Teste Matte racconta la storia di Sasà, ragazzo cresciuto a pane e delinquenza nei Quartieri Spagnoli di Napoli, in una fase storica, quella degli anni ’70 e ’80, in cui la camorra napoletana visse il suo boom. La fase di Cutolo, del Far West, dei morti ammazzati, della cocaina a fiumi.
Attraverso le tante pagine del romanzo assistiamo all’involuzione del protagonista, che da semplice ragazzino sbandato e disonesto, scugnizzo affamato di vita e libertà, diviene pian piano tutto quello che ha odiato, tutto quello che ha detto di voler combattere.
Fiancheggiato dal cugino Totò, compagno di mille disavventure, Sasà commette una lunga serie di crimini: furti, scippi, rapine, tutto quello che serve per guadagnare soldi facili. Non vuole saperne della camorra, disprezza le prevaricazioni dei boss, porta sulla pelle le ferite della sua famiglia. Vuole ritagliarsi il suo mondo, senza sottostare a nessuno. Ma non è così che funziona. Non è lui a decidere il limite. Una volta salito sulla giostra non può fermarsi, deve andare sempre avanti, sempre più in alto. Un po’ per necessità, un po’ per istinto, si ritrova coinvolto in quel mondo che disprezzava, fatto di omicidi, guerre, prepotenze. Invischiato nelle logiche sporche dei clan, arriva, quasi per caso, a far parte di una banda, quella della Teste Matte, che prova a vivere un suo “sogno” sanguinario: una sorta di anarchia del crimine, una ribellione alla camorra fatta con i mezzi della camorra. Per Sasà è solo l’ultima tappa di una vita spesa nel disperato tentativo di non farsi calpestare dagli altri, di essere libero, seppure a costo di prevaricare e uccidere.
Una vita storta e distorta, figlia di un contesto deforme dove niente è come dovrebbe essere.
La prima cosa che ho pensato, quando ho terminato la lettura di Teste matte, è che questo poteva essere un grande romanzo, e invece è stato solo un romanzo grande, nel senso di voluminoso, con le sue seicento e passa pagine. Un’occasione sprecata. Perché la storia di fondo c’è, eccome; una storia forte, capace di prenderti e trascinarti con sé, fino alla fine, capace di appassionarti davvero. Ci sono i personaggi, c’è lo spessore. C’è l’incipit, ottimo, folgorante, un uncino che si infila sotto la pelle e ti spinge a continuare.

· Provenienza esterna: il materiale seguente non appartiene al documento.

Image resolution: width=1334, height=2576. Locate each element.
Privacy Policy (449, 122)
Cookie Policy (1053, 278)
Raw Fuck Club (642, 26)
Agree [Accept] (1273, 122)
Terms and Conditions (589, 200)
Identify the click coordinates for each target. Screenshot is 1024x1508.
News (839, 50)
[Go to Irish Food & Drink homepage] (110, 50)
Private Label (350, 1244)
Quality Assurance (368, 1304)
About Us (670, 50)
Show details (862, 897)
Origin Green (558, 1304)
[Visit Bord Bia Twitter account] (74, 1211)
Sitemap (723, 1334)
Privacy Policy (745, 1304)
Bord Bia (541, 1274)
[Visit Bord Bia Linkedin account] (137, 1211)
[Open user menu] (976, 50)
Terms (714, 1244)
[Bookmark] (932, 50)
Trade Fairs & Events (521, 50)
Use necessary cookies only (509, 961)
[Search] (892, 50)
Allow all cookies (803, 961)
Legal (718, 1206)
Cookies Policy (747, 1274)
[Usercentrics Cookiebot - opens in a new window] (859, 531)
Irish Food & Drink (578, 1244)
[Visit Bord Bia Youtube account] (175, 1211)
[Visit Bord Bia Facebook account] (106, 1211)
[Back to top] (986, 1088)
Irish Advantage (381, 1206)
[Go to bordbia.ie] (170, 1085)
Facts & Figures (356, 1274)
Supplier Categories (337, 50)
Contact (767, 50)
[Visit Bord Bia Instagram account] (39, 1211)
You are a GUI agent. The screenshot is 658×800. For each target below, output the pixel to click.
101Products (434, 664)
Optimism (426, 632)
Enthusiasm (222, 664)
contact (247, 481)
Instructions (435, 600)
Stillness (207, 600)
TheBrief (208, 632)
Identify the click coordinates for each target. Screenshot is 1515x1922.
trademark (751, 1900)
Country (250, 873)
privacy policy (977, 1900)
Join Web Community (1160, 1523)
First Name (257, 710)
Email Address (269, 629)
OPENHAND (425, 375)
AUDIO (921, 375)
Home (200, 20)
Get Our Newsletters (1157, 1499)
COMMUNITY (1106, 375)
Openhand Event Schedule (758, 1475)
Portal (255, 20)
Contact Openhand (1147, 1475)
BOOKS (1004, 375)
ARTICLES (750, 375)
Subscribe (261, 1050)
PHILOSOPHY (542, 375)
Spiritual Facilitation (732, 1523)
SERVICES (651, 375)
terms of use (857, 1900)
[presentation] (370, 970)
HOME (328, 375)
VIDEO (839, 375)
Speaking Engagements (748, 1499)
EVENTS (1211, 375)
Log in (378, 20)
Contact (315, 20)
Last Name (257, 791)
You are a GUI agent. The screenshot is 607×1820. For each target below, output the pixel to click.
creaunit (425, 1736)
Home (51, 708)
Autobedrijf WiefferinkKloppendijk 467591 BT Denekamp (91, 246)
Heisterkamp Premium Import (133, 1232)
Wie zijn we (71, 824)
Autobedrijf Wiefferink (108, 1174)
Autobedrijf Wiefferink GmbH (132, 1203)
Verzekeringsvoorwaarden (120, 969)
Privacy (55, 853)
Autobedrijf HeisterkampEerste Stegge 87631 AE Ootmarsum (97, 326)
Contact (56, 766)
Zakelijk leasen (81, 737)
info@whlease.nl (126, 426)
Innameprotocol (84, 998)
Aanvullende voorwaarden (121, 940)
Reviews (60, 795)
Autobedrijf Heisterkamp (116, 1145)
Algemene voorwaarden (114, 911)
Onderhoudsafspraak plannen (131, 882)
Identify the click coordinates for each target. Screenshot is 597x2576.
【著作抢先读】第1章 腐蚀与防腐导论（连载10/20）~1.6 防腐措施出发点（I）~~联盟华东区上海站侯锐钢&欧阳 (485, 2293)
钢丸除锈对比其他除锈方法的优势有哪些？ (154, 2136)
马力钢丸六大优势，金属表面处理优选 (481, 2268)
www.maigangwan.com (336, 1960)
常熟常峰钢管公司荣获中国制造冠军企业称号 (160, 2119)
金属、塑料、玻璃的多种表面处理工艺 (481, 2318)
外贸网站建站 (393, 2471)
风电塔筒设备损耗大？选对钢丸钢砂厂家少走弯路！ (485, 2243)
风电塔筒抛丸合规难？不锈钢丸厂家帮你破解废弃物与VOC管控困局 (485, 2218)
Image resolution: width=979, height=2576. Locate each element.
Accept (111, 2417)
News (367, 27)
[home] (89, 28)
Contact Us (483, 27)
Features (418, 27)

Ma è mancata la capacità di raccontarla nel modo giusto, questa storia. È mancato un po’ di mestiere, ed è strano, perché nel romanzo del 2013, Non mi avrete mai, Guido Lombardi aveva dimostrato di avere la stoffa. E a ben vedere, la storia di Gaetano Di Vaio non è tanto diversa da quella di Sasà Striano, non è più potente, ma è stata raccontata in circa trecento pagine appassionate e calibrate al millimetro. È stata raccontata con maestria. Qui invece no, il racconto si perde in una quantità di pagine eccessiva, con una mole di eventi non sempre essenziali per il racconto. Come se la voglia di raccontare fosse stata troppa per essere contenuta, troppa per essere gestita, ed ecco che il romanzo diventa un racconto-fiume, una lettura a tratti faticosa, stancante, abbastanza buona da non essere mollata ma non così buona da poter reggere indenne il peso delle seicento pagine.
Qualche dubbio lo lascia anche il linguaggio adottato: un mix di italiano e dialetto che non sempre convince, miscelando termini di strada a una lingua un po’ troppo pettinata in alcune occasioni.

Resta forte la curiosità per Sasà Striano, per la sua vita irregolare, difficile, pazza. Per la sua rinascita come attore, che qui non viene raccontata, relegata come è al secondo volume della sua autobiografia, intitolato La tempesta di Sasà. E un senso di vaga frustrazione. Perché Teste Matte non può essere definito un brutto romanzo, questo proprio no. Ma non è bello quanto avrebbe potuto essere. Peccato.